Nearly 1,800 inmates at The South Mississippi Correctional Institution in Leakesville are on extended lockdown because there aren’t enough officers in the Mississippi Department of Corrections.
Family members of those imprisoned in Leaksville allege their loved ones deal with inhumane conditions including black mold on walls, leaking pipes and abusive treatment by security officers.
MDOC Commissioner Pelicia Hall said that restricting the inmates moving is necessary under these staffing conditions. She added that if information was brought to MDOC and any inappropriate treatment was discovered, the department would handle it.
MDOC spokeswoman Grace Fisher added that the department is looking to hire 500 correctional officers, and is accepting applications.
Three Coast high schools rank in the top 10 of the state’s best
Three Mississippi Coast high schools are among the ten best in the state, according to rankings from the U.S. News & Report.
The top-ranked school on the Coast is Pass Christian High, ranked at No. 3 in the list.
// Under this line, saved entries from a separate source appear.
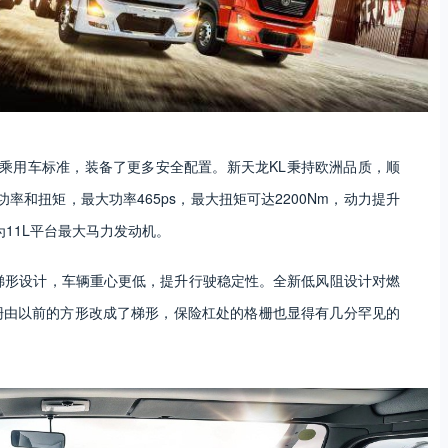
借鉴乘用车标准，装备了更多安全配置。新天龙KL秉持欧洲品质，顺
功率和扭矩，最大功率465ps，最大扭矩可达2200Nm，动力提升
11L平台最大马力发动机。
梯形设计，车辆重心更低，提升行驶稳定性。全新低风阻设计对燃
栅由以前的方形改成了梯形，保险杠处的格栅也显得有几分罕见的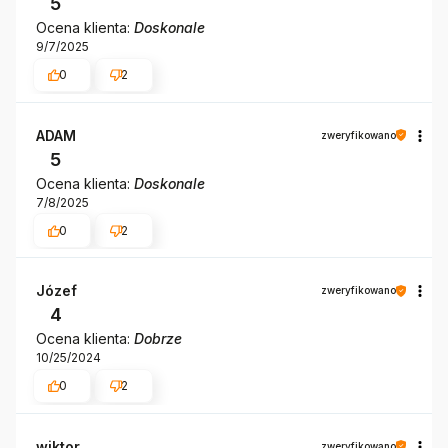
5
Ocena klienta:
Doskonale
9/7/2025
0
2
ADAM
zweryfikowano
5
Ocena klienta:
Doskonale
7/8/2025
0
2
Józef
zweryfikowano
4
Ocena klienta:
Dobrze
10/25/2024
0
2
wiktor
zweryfikowano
Ocean Springs High School took the No. 7 spot, and Gulfport High is No. 10, according to the report.
Eleven high schools are ranked within the best 51 schools in the state. Did yours make the list?
Shrimp season extended
Mississippi’s shrimp season was extended until Friday, May 10 at 6 a.m.
The extension applies to Mississippi territorial waters south of the Intracoastal Waterway and west of the Gulfport Ship Channel, according to the Associated Press.
Waters north of the intercoastal remain closed, and waters east of the Gulfport Ship Channel and south of the Intracoastal Waterway are open to year-round.
Felons with drug convictions can now get federal food aid
Some 67,000 Mississippians with felony drug convictions could soon become eligible for food assistance.
The state legislature voted to opt out of a federal rule preventing those felons from receiving the benefits, the Clarion-Ledger reports.
Mississippi was one of three states with the full drug conviction ban. The other two are South Carolina and West Virginia.
The change takes effect July 1.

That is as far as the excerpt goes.